フロアタイル施工から約1年後、既設フローリングがふやけて浮き上がってきたとのご連絡をいただき、現地確認と補修に伺いました。表面のフロアタイル自体は問題ありませんでしたが、その下の既設フローリングが湿気を含み、膨張して部分的に隆起している状態でした。
施工当時は十分に乾燥しており、貼り替え直後も異常は見られなかったため、後から何らかの経路で水分がスラブとフローリングの間に回ったものと考えられます。結露、清掃時の水分、配管まわりの湿気など、原因は一つではなく複合的なケースも多い印象です。

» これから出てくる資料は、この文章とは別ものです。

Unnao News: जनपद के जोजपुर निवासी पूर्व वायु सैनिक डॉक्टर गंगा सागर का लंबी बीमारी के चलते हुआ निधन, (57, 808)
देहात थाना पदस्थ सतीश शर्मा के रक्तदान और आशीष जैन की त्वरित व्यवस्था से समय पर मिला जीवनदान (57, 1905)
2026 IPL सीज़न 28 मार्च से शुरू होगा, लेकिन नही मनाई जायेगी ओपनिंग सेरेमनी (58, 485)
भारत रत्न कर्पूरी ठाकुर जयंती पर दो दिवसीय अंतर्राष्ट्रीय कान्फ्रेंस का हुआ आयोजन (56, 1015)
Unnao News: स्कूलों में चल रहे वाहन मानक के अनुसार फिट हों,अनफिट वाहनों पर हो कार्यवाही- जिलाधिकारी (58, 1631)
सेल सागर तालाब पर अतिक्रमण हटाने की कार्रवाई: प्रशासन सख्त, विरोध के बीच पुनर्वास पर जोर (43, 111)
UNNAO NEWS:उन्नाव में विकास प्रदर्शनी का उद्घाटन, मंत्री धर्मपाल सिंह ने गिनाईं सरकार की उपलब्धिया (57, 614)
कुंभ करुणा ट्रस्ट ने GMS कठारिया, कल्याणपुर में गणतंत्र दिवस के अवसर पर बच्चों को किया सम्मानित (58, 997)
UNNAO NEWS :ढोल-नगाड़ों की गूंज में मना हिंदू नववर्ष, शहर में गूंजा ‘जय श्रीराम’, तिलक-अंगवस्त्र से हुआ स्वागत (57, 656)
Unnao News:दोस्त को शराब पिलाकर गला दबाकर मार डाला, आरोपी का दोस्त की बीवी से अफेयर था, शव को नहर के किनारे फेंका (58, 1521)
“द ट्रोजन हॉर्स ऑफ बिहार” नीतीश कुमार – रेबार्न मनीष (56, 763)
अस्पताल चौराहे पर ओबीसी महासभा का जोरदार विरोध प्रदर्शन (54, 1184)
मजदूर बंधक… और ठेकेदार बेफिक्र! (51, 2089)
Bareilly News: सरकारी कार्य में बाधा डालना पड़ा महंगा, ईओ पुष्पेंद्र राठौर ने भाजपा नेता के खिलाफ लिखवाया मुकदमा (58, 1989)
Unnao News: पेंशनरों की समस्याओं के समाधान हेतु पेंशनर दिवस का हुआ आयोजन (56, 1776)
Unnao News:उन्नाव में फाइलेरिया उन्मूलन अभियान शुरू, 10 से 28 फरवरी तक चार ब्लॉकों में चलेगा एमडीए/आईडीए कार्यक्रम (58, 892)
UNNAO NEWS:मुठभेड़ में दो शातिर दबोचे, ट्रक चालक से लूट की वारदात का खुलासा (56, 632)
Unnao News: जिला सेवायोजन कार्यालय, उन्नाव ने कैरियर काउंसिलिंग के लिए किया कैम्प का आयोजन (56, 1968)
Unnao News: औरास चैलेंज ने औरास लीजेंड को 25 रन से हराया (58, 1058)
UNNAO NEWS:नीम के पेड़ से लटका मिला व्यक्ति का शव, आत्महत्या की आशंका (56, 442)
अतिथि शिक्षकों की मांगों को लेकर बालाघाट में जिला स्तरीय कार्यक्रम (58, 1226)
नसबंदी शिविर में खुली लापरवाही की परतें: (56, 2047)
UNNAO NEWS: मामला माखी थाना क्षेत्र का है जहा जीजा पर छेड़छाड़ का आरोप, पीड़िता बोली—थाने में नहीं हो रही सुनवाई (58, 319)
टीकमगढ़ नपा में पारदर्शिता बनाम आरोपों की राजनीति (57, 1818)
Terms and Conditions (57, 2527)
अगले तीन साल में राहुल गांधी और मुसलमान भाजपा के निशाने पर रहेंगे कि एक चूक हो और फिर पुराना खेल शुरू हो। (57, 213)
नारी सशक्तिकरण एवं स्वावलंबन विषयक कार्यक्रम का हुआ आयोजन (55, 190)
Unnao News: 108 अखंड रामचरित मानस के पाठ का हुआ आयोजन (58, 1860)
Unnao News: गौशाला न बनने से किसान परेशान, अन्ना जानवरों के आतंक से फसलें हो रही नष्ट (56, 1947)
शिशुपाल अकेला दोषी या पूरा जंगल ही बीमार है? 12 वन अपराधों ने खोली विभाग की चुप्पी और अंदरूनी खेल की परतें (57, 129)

このまま放置すると、さらに膨張して床鳴りや段差の原因になったり、フロアタイル自体の浮きや剥がれにもつながります。今回は被害範囲が限定的でしたので、問題箇所のみフロアタイルと下地を撤去し、腐食・膨張したフローリング部分を切り取り、新しい合板で下地を補修。その後、周囲となじむようにフロアタイルを復旧しました。また、部分での修復になりますから、既設の合板の解れ具合は接着剤でカチンと固めるのが得策です。
全面張り替えではなく、必要なところに必要なだけ手を入れることで、工期も費用も最小限に抑えられます。今回も入居中での作業という条件の中でしたが、短時間で違和感なく収まり、オーナー様にもご安心いただけました。


床の不具合は表面だけで判断できないケースが多く、「なんとなくおかしい」と感じた時点での早めの対応が結果的に被害を小さくします。今あるものを活かしながら、無理なく直す――これも“今どきのリペアの流儀”のひとつですね。